### EXERCISE
Give the entries again exactly, without pictures.

◆ ◆ ◆ ◆

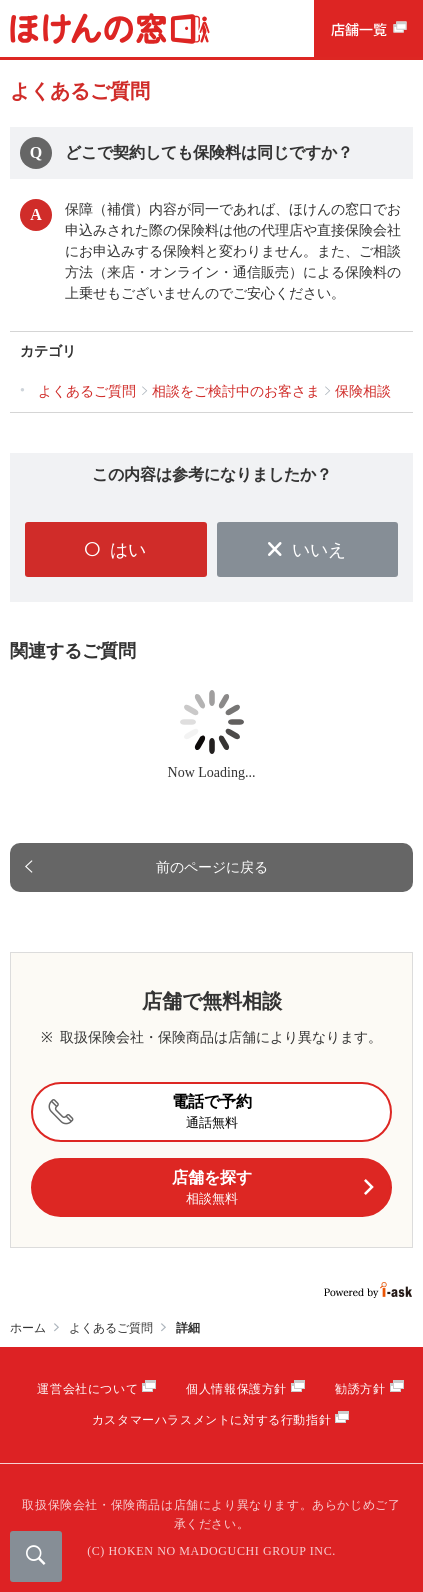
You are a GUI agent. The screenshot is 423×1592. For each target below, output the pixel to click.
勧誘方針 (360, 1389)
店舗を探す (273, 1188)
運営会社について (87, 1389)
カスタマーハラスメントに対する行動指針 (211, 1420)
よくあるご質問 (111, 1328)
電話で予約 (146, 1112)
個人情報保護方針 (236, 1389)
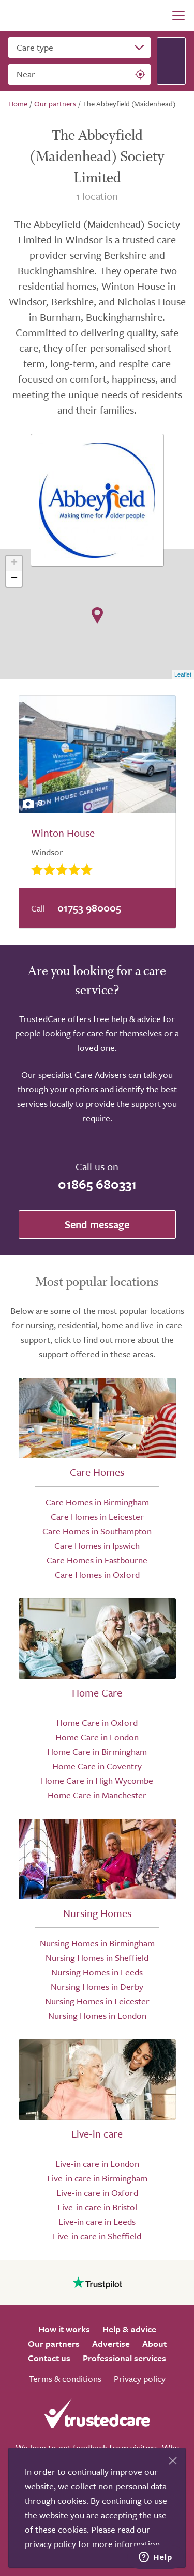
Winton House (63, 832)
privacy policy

◆ ◆ ◆ ◆

### FINISHED EXERCISE
You are a GUI agent. The screenshot is 423×1592. For each target below, output the pixel to click.
勧誘方針 (360, 1389)
店舗を探す (273, 1188)
運営会社について (87, 1389)
カスタマーハラスメントに対する行動指針 (211, 1420)
よくあるご質問 (111, 1328)
電話で予約 (146, 1112)
個人情報保護方針 (236, 1389)
Winton House (63, 832)
privacy policy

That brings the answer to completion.